Siddiqi: Why not use the concept of supernest? There could be a supernest SN-helicotylenchus with the several nests you suggested.
Fortuner: In the expert-system, rules will be used to connect related nests. Nests connected by rules can be considered to belong to a supernest. We should not multiply the categories and give names to supernests.
From the discussion section of the chapter by Siddiqi, M.R., Identification of dolichodorids, page 109:
Fortuner: I see a real danger that our project will result in the development
of a new classification system, parallel to the traditional Lineaean classification
system. I started the trend when I used the concept of superpromorphs,
and now Dr. Siddiqi is introducing super nests and family nests.

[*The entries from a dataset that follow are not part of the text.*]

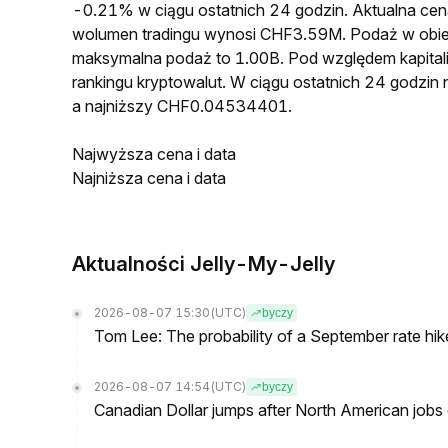
-0.21% w ciągu ostatnich 24 godzin. Aktualna 
wolumen tradingu wynosi CHF3.59M. Podaż w obi
maksymalna podaż to 1.00B. Pod względem kapitali
rankingu kryptowalut. W ciągu ostatnich 24 godz
a najniższy CHF0.04534401.
Najwyższa cena i data
Najniższa cena i data
Aktualności Jelly-My-Jelly
2026-08-07 15:30
(UTC)
byczy
Tom Lee: The probability of a September rate hi
2026-08-07 14:54
(UTC)
byczy
Canadian Dollar jumps after North American jobs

To avoid the confusion that is bound to occur if this trend is not stopped,
I propose to call promorph any form that is described using characters
seen by the dissecting microscope, and to call nest any form described
with characters seen with a compound microscope. If it is found necessary
to use promorphs at different levels, each will have its own name, but
there will be no different concepts such as superpromorphs. P-hoplolaimid
is not a superpromorph, but just another promorph that will be defined
in terms more general that those to be used for the promorphs P-hoplo or
P-helico. Here, n-tylenchoryhnchinae is not a family nest, but just
another nest of species that is defined in terms more general than the
nests n-tylenchorhynchus, n-bitylenchus, n-leviterminus, etc.